*Extracted data:*
▶

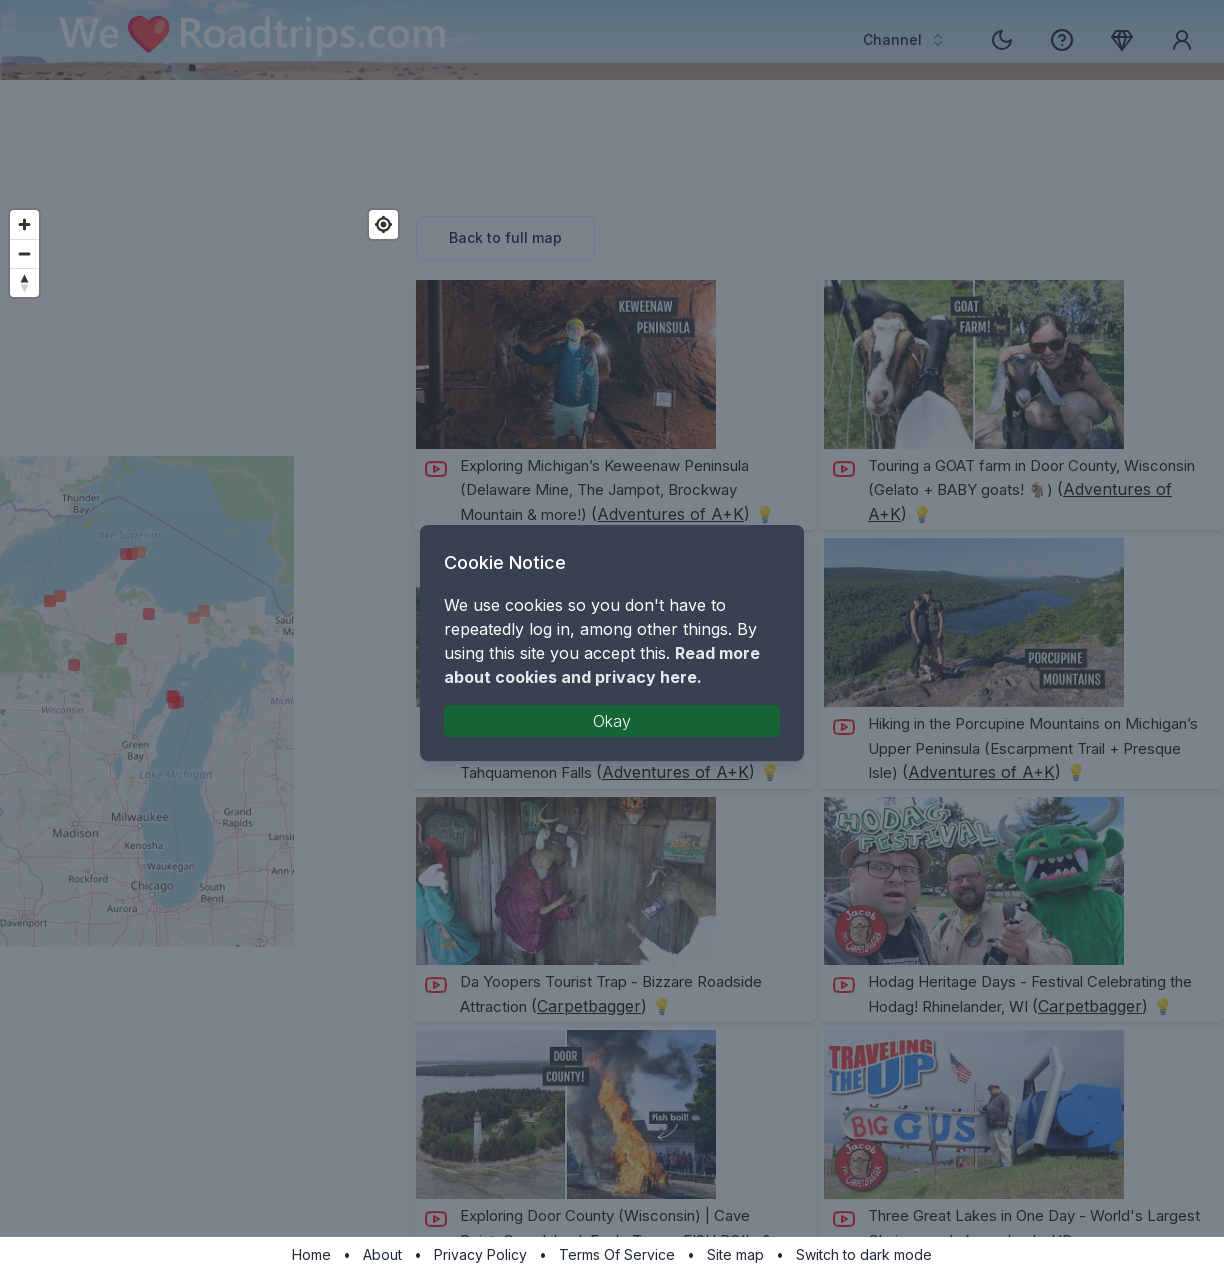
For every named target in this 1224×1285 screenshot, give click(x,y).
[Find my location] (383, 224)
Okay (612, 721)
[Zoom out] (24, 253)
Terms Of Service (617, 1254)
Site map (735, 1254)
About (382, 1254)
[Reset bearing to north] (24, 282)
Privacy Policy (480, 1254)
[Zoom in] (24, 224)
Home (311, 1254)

◀
▶

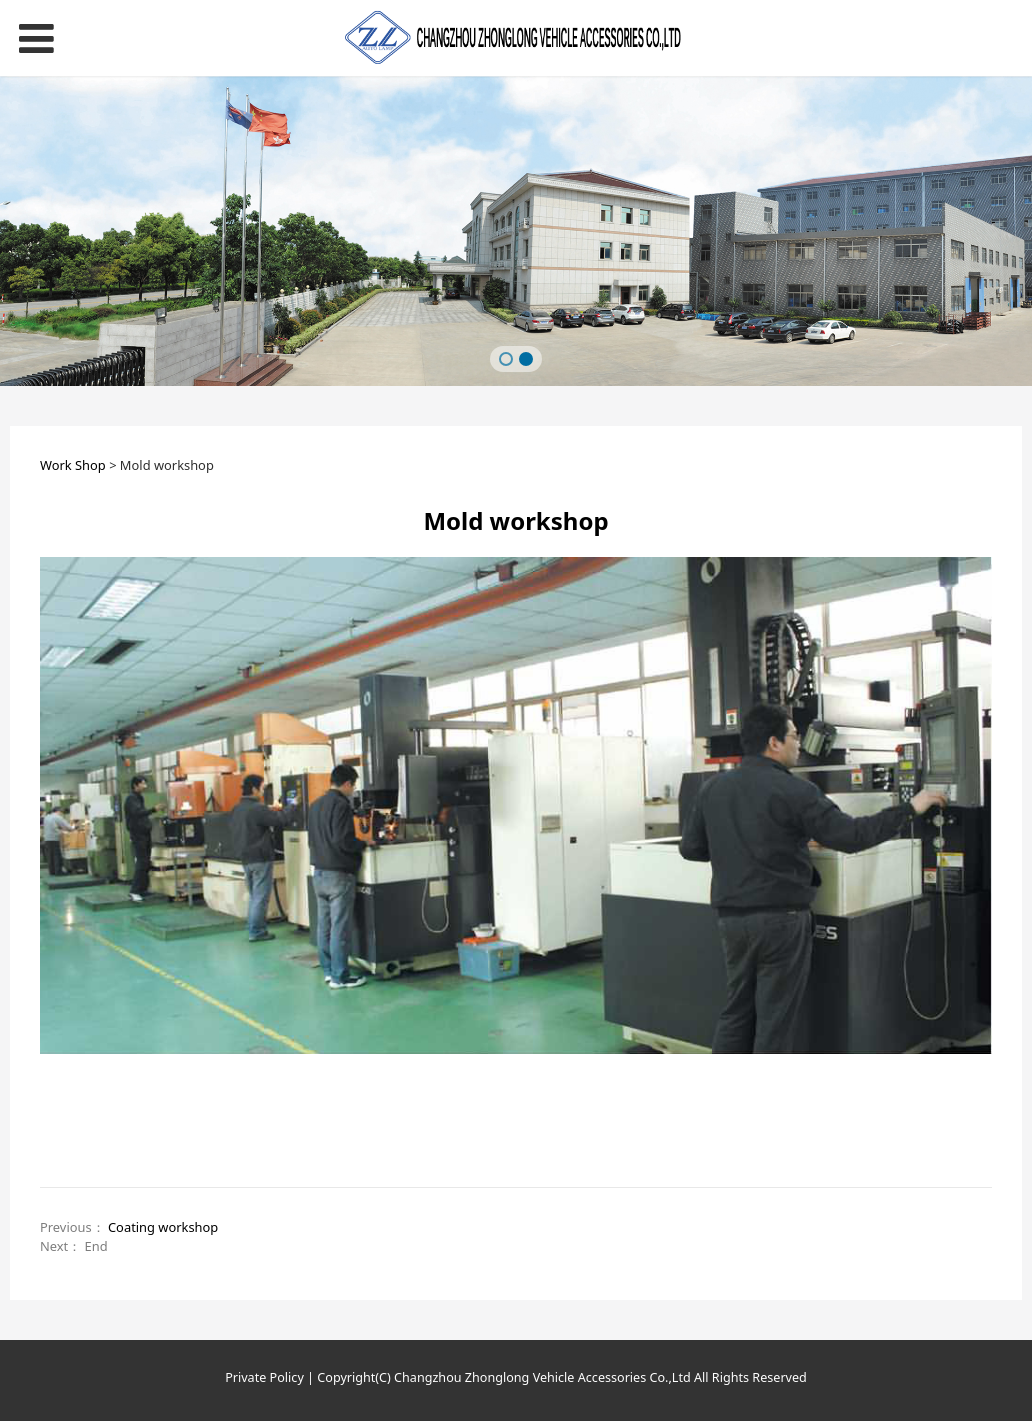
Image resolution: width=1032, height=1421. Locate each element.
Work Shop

◀

Copy out the range of lines above starting at the line with "For every named" and ending at the line with "Home (311, 1254)", exactly and including both.

For every named target in this 1224×1285 screenshot, give click(x,y).
[Find my location] (383, 224)
Okay (612, 721)
[Zoom out] (24, 253)
Terms Of Service (617, 1254)
Site map (735, 1254)
About (382, 1254)
[Reset bearing to north] (24, 282)
Privacy Policy (480, 1254)
[Zoom in] (24, 224)
Home (311, 1254)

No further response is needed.